Kahn v. Daniels
Filing
27
ORDER adopting 25 Report and Recommendations. Applicant's 26 Objection is overruled, and the 1 Application for a Writ of Habeas Corpus is denied. The case is dismissed with prejudice by Judge William J. Martinez on 7/20/12.(dkals, )
IN THE UNITED STATES DISTRICT COURT
FOR THE DISTRICT OF COLORADO
Judge William J. Martínez
Civil Action No. 11-cv-02985-WJM-MJW
ROY ALBERT KAHN,
Applicant,
v.
CHARLES DANIELS,
Respondent.
ORDER ADOPTING AND AFFIRMING THE APRIL 2, 2012 RECOMMENDATION
OF THE UNITED STATES MAGISTRATE JUDGE
This matter is before the Court on the April 2, 2012 Recommendation by U.S.
Magistrate Judge Michael J. Wantanabe (the “Recommendation”) (ECF No. 25) that
Applicant Roy Albert Khan’s Application for a Writ of Habeas Corpus Pursuant to 28
U.S.C. § 2241 be denied, and that the case be dismissed with prejudice. The
Recommendation is incorporated herein by reference. See 28 U.S.C. § 636(b)(1)(B);
Fed. R. Civ. P. 72(b).
I. BACKGROUND
The facts relevant to a resolution of the Application for a Writ of Habeas Corpus
are detailed in the Recommendation. Briefly, Applicant, a federal prisoner incarcerated
at the United States Penitentiary in Florence, Colorado, proceeding pro se, commenced
the present action pursuant to 28 U.S.C. § 2241 on November 16, 2011. (ECF No. 1.)
Applicant asserts that his due process rights under the Fifth Amendment were violated
at a disciplinary hearing, conducted by a Disciplinary Hearing Officer (“DHO”), where
Applicant was found to have concealed a cellular phone in his prison cell in violation of
the Bureau of Prison’s (“BOP”) Prohibited Act Code. (Id.) Applicant seeks an order
expunging the incident report related to the hearing, and the restoration of his good
time credits. (Id.)
On April 2, 2012, the Magistrate Judge issued his Recommendation that the
Application for a Writ of Habeas Corpus be denied and that Applicant’s case be
dismissed with prejudice. (ECF No. 25.) On April 10, 2012, Applicant filed a timely
Objection to the Recommendation. (ECF No. 26).

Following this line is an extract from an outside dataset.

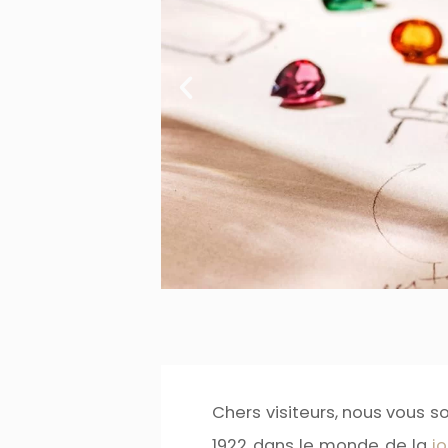
Chers visiteurs, nous vous s
1922 dans le monde de la
jo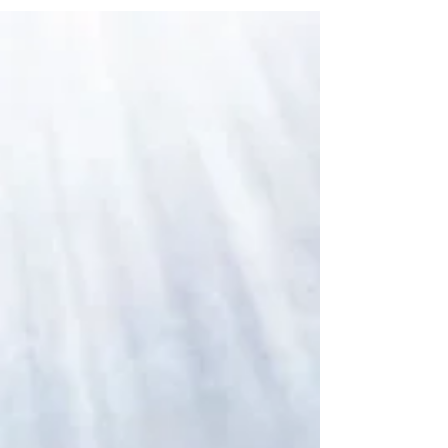
Neurologen setzt dazu auf hochdosiertes
Vitamin D....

For the reasons stated below, the Application for a Writ of Habeas Corpus is
denied and Applicant’s case is dismissed with prejudice.
II. LEGAL STANDARDS
A.
Standard of Review
When a Magistrate Judge issues a recommendation on a dispositive matter,
Federal Rule of Civil Procedure 72(b)(3) requires that the District Court Judge
“determine de novo any part of the magistrate judge’s [recommendation] that has been
properly objected to.” Fed. R. Civ. P. 72(b)(3). In conducting its review, “[t]he district
court judge may accept, reject, or modify the recommendation; receive further
evidence; or return the matter to the magistrate judge with instructions.” Id.
Further, in considering the Magistrate Judge’s Recommendation in the instant
case, the Court is also mindful of the Applicant’s pro se status, and accordingly, reads
his pleadings and filings liberally. See Haines v. Kerner, 404 U.S. 519, 520-21 (1972).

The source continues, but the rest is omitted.